His attempt to seduce the young Dorothea had two parts. First, alone with her after a dinner one night, he began a conversation said at his trial to be “so improper, that Mrs Simpson rose up with indignation” and asked him to stop. He apologised. She sat down. He tried again and she fled. Mrs. Simpson told her husband, who had it out with India Henry. He was as contrite and apologetic as he could be—got onto his knees, apparently, to apologise to Mrs. Simpson. The Simpsons agreed to forget the whole business.

However, some months later, India Henry seems to have manufactured a reason to see Dorothea alone, this time in her house. It rained while they were together. The prosecutor said, “Whilst her back was to the door, and she was employed in closing the venetians, she finds herself rudely laid hold of by the hand; she is forcibly pulled to the bed, and to her astonishment, she finds the door shut and Mr Tucker with his breeches unbuttoned and hanging to the ground.” The assault failed, the court was told, because the bed stood high off the ground, and Mr. Tucker was not a strong man.

It isn’t easy, 200 years after the fact, to grasp all the pressure that must have built up around such an incident in the English expatriate community in India in the first part of the nineteenth century. Underlying everything would be speculation about whether the English would allow an important man like Henry Tucker to be tried and tried fairly for such an offence. Would such an Englishman be brought to book if he assaulted an Indian woman in a similar fashion?
Then there was the code of conduct of the day. This is just one short paragraph among many in a similar vein from the opening statement of the prosecutor at the trial: “But, gentlemen, virtue and innocence like [Mrs Simpson’s] need have no fears. Guarded and encircled by the radiant blaze of truth and honour, herself an object of interest and compassion, I am persuaded there is not in this assembly, one heart so callous as not to bleed for the necessity that compels her appearance, no heart so dastardly as not to burn with zeal to stand forth her protector, none so devoid of every moral feeling as not to be roused with indignation against the ruffian who assailed her.”

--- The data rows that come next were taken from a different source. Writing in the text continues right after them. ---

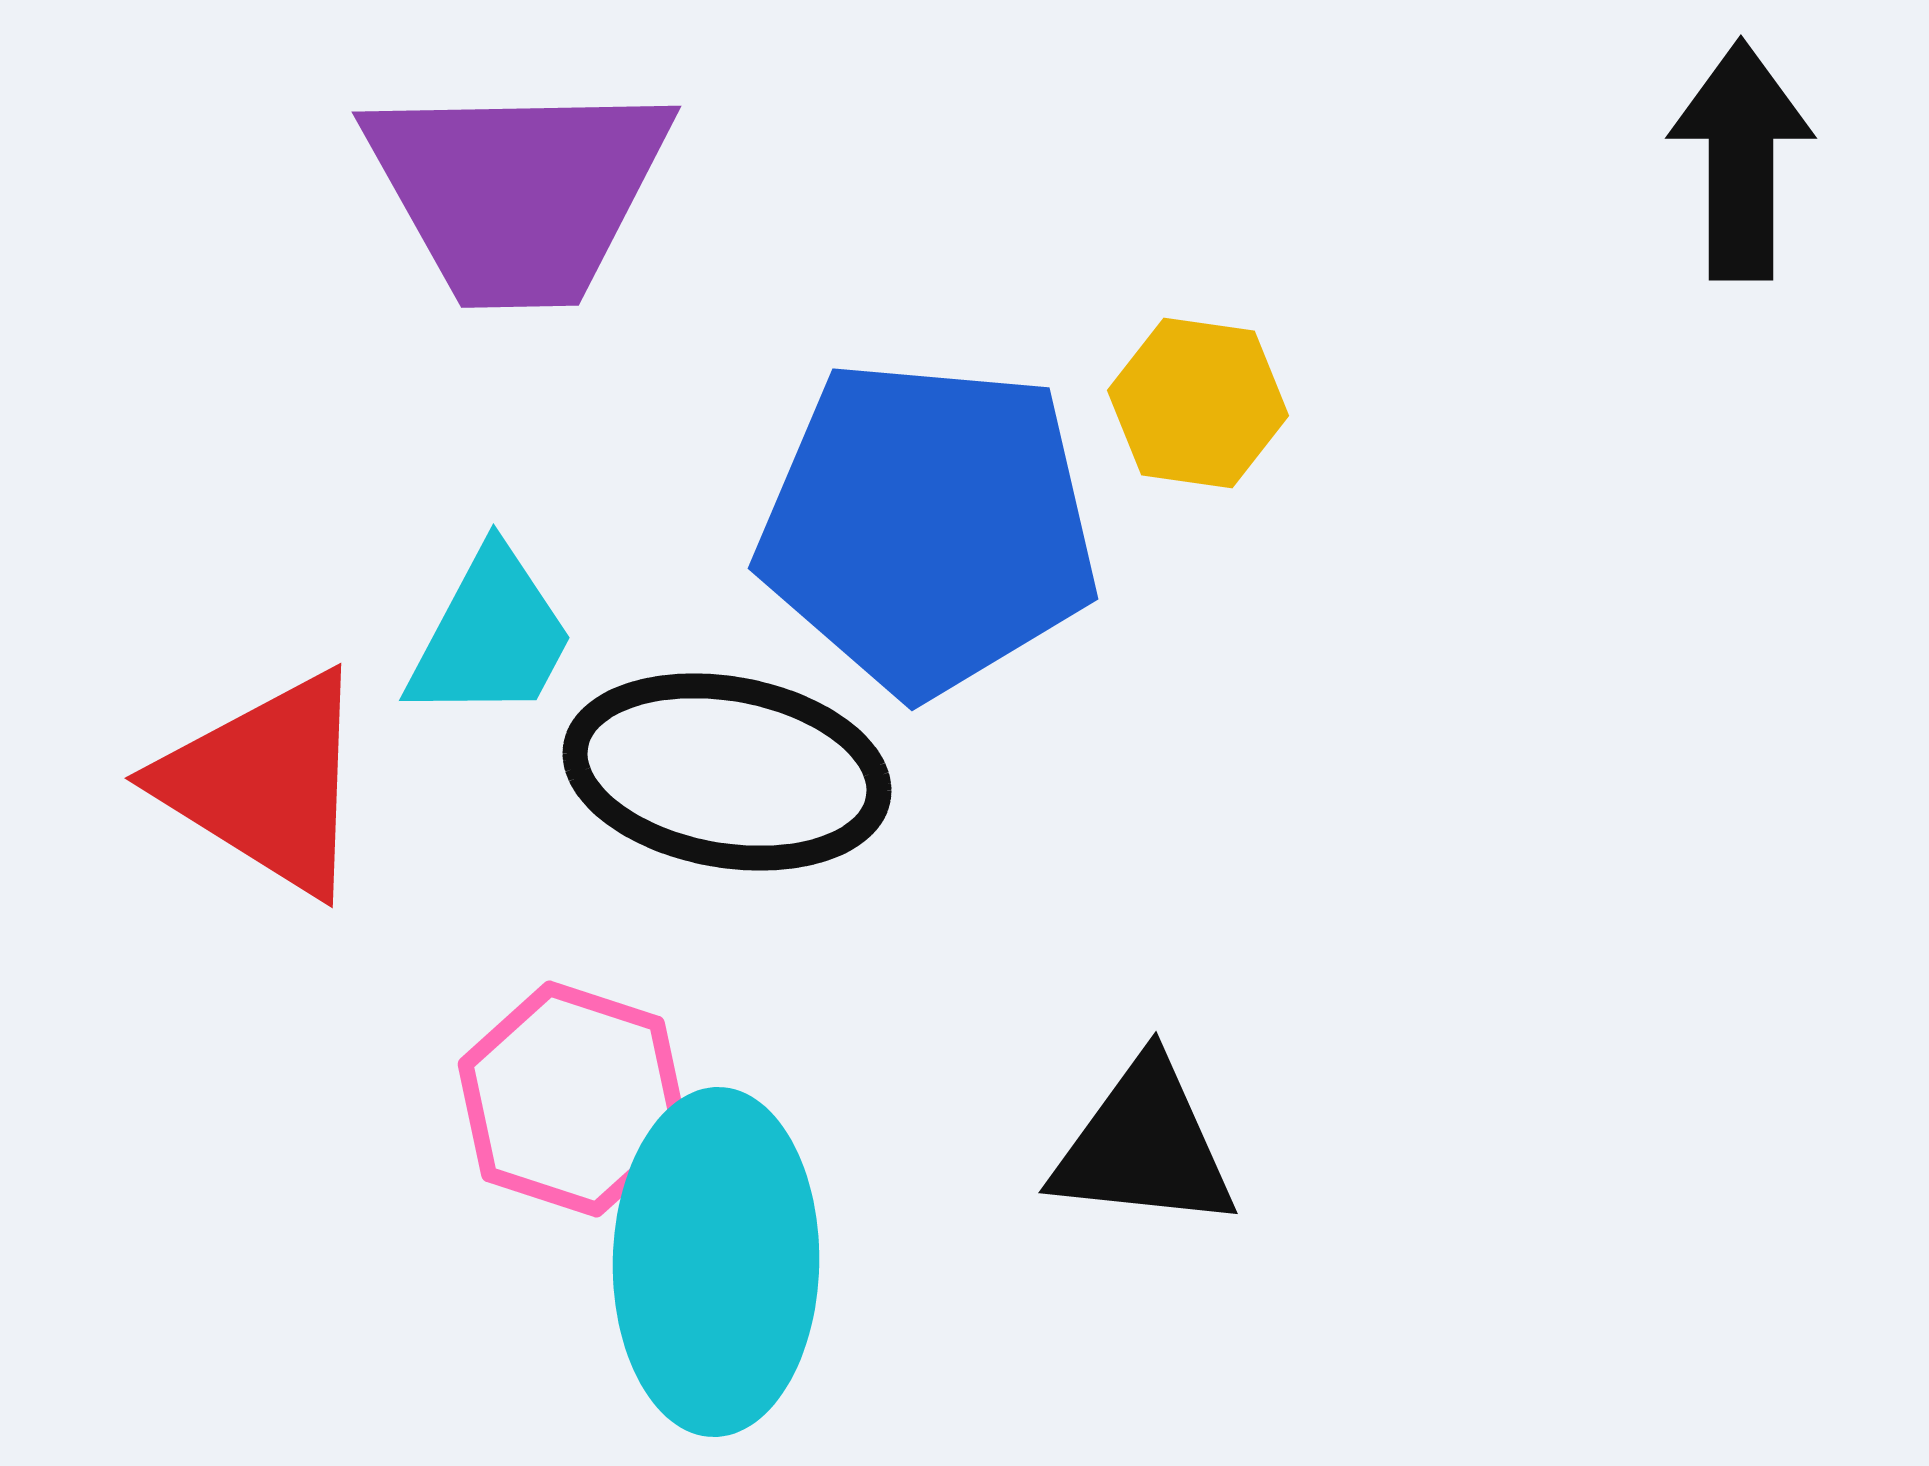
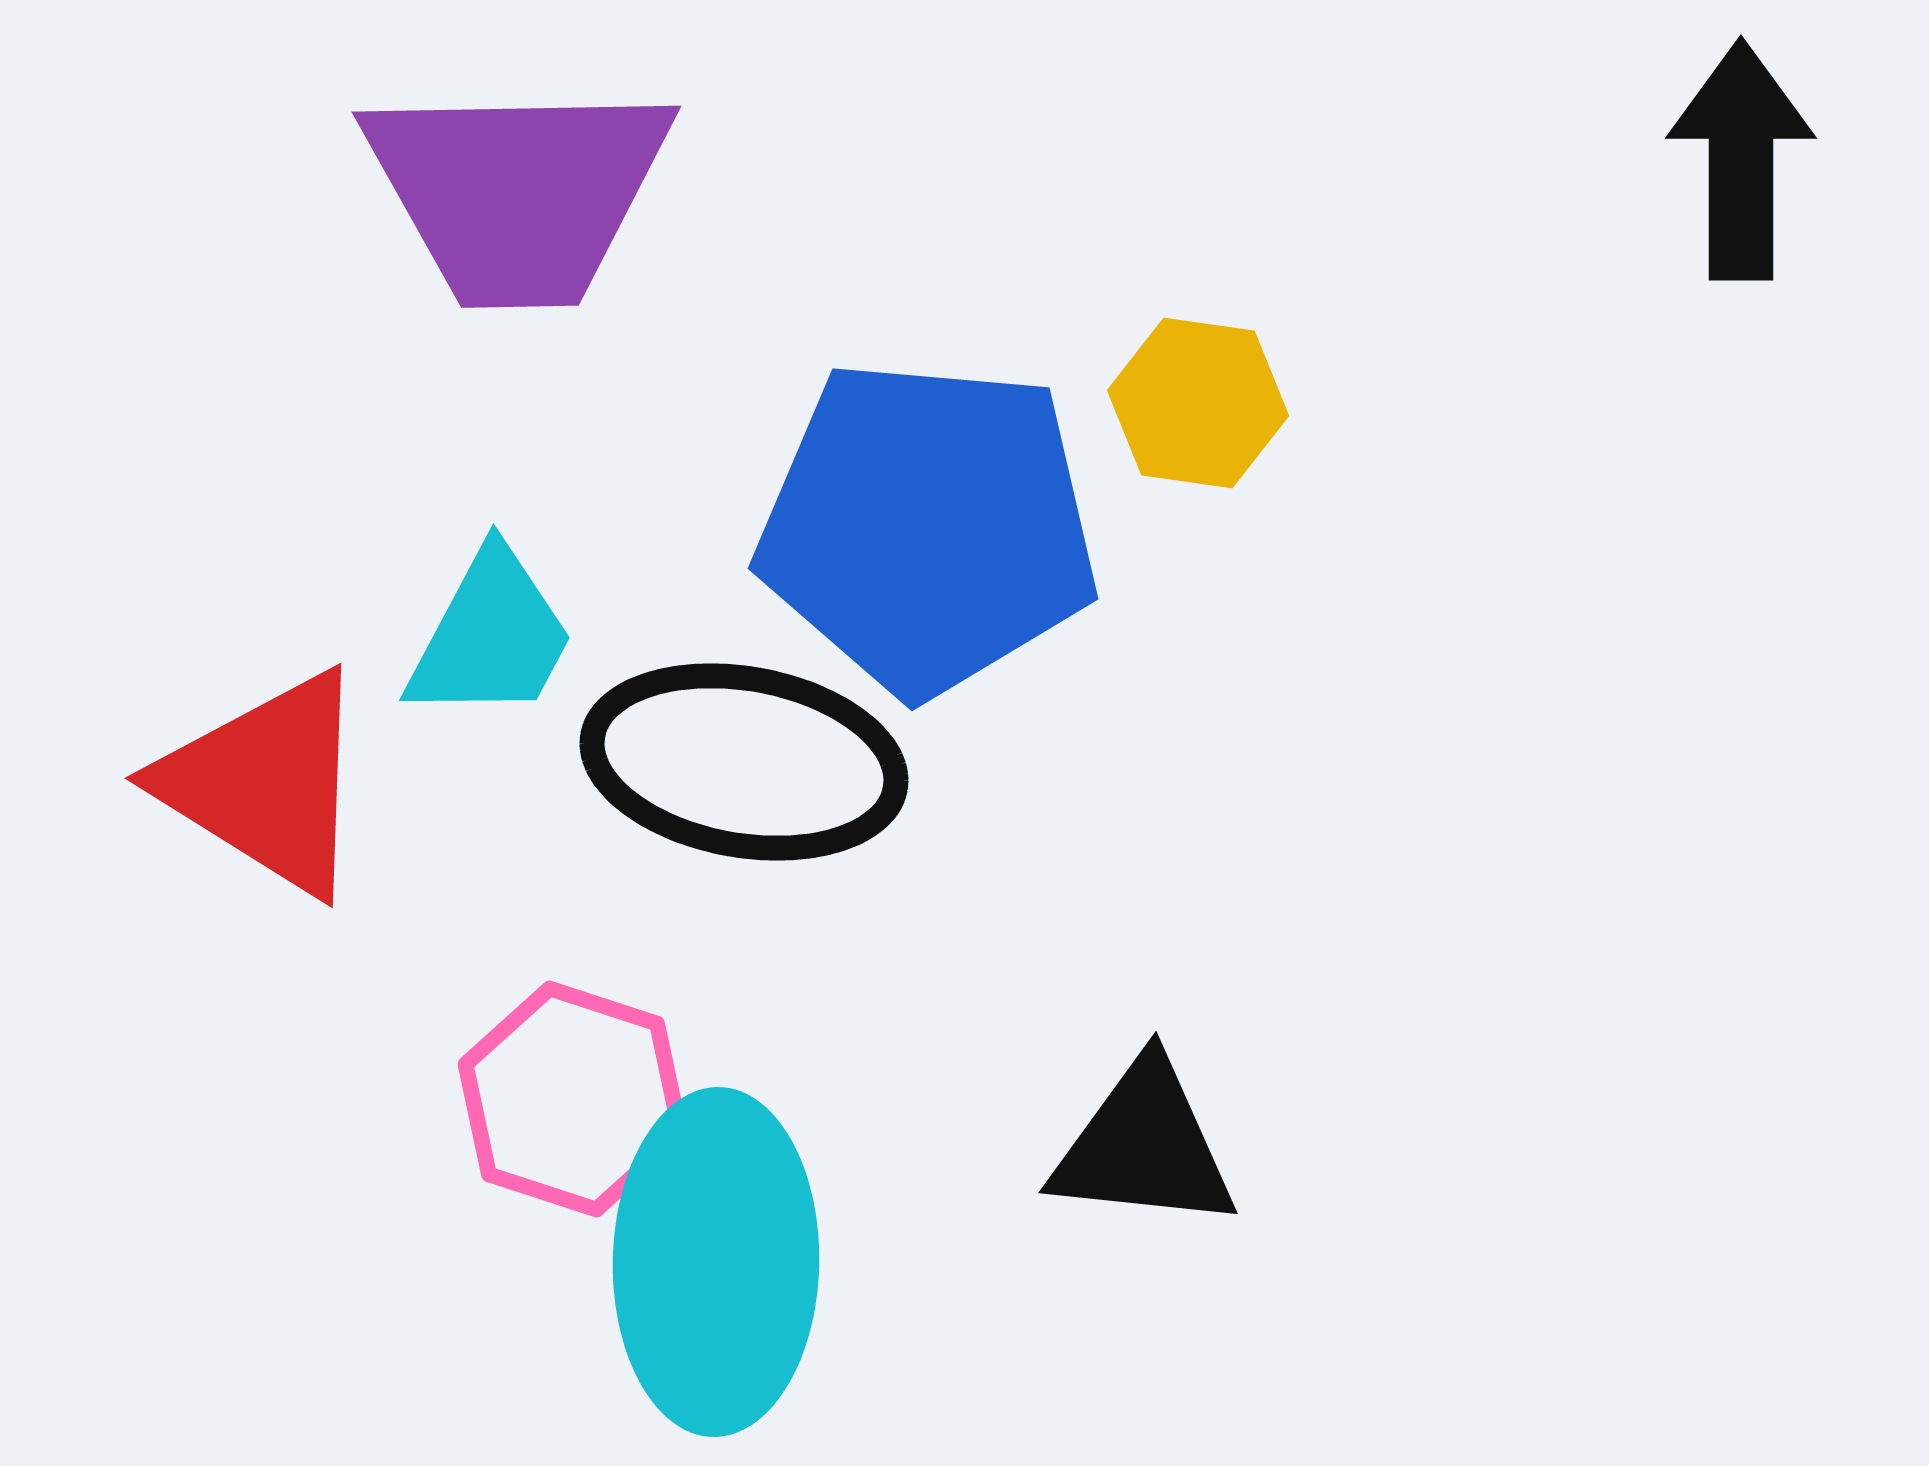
black ellipse: moved 17 px right, 10 px up
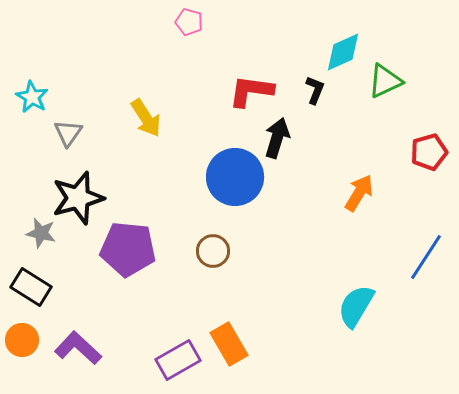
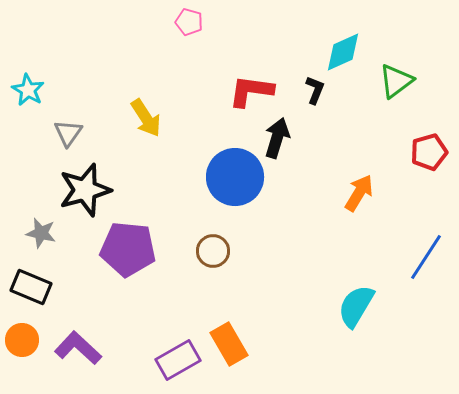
green triangle: moved 11 px right; rotated 12 degrees counterclockwise
cyan star: moved 4 px left, 7 px up
black star: moved 7 px right, 8 px up
black rectangle: rotated 9 degrees counterclockwise
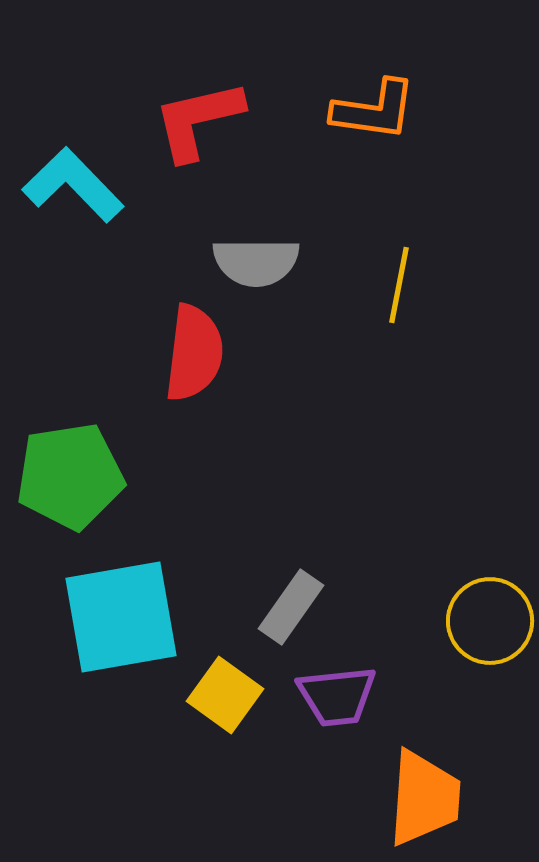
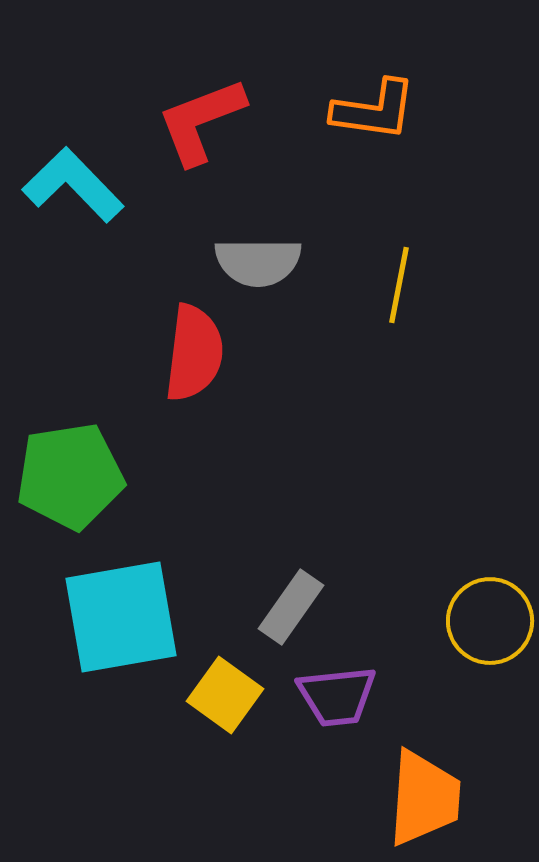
red L-shape: moved 3 px right, 1 px down; rotated 8 degrees counterclockwise
gray semicircle: moved 2 px right
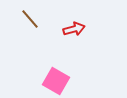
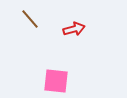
pink square: rotated 24 degrees counterclockwise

The trial was conducted as if those words had the force of law. Robust cross-examination of female witnesses could not possibly take place in that kind of climate. Only men served on juries. Women were thought to be flowers much too delicate for the ugly business of judging the behaviour of common wrongdoers. God knows what mayhem might have broken out in that court if the words “Madam, I put it to you that you are lying through your teeth” had been uttered.

It is evident from the record of the trial that there were circumstances about which Mrs. Simpson should have been cross-examined vigorously. Her house, for example, was small and full of servants at the time. It does seem an unlikely place for a man to choose for a rape. Mrs. Simpson remembered the details of the incident very well but couldn’t remember whether she screamed or not. Not one of the servants was called to testify. Indeed, Mrs. Simpson was the only witness for the prosecution. India Henry refused to say a word and asked his defence counsel to say as little as possible.

A panel of three judges heard the case, headed by then-Chief Justice of Bengal Sir Henry Russell. Sir William Burroughs, one of the panel’s other members, summed the case up for the Crown. He remarked upon those unanswered questions about Mrs. Simpson’s evidence. He quite obviously did not believe that India Henry intended to rape the woman, only that he assaulted her, which was the second, lesser charge against him.

Nonetheless, India Henry was convicted. In the circumstances, he probably stood no chance at all of not being convicted. What male juror would have wanted to be thought the kind of callous, dastardly man so devoid of moral feeling that he would give the beast Tucker so much as an inch of slack? But the six months Tucker spent in jail and the fine he had to pay had little immediate effect on his career. English expatriate society in India, certainly, seemed to believe that despite the court’s verdict, India Henry Tucker was completely innocent.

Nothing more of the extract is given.